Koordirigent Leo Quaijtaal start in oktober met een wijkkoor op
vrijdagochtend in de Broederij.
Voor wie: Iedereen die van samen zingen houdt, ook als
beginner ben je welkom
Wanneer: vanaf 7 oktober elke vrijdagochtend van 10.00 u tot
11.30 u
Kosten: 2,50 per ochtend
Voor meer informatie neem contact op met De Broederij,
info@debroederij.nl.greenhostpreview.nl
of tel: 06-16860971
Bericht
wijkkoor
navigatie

■ ■ ■

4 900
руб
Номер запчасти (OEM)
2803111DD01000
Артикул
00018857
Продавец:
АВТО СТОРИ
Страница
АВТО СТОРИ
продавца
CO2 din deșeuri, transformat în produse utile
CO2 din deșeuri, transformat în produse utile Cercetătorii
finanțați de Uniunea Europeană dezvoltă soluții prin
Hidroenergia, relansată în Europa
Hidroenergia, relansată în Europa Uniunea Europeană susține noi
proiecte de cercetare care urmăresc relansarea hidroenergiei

■ ■ ■

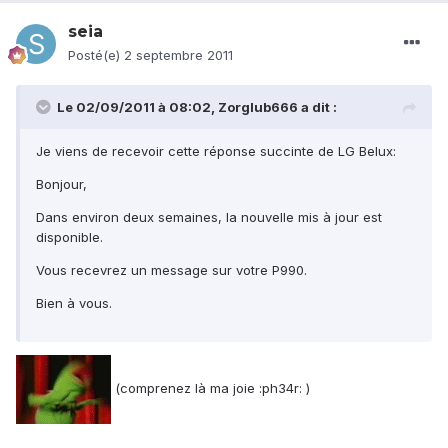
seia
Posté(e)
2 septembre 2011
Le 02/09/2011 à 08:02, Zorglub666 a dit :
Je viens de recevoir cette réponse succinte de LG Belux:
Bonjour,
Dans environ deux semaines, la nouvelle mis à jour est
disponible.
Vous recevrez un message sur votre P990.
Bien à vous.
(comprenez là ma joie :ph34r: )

■ ■ ■

In the entries above, find the line with "Dans environ deux" and the line with "(comprenez là ma joie :ph34r: )", then restate word for word both of them and every line between, with nothing more.

### Result
Dans environ deux semaines, la nouvelle mis à jour est
disponible.
Vous recevrez un message sur votre P990.
Bien à vous.
(comprenez là ma joie :ph34r: )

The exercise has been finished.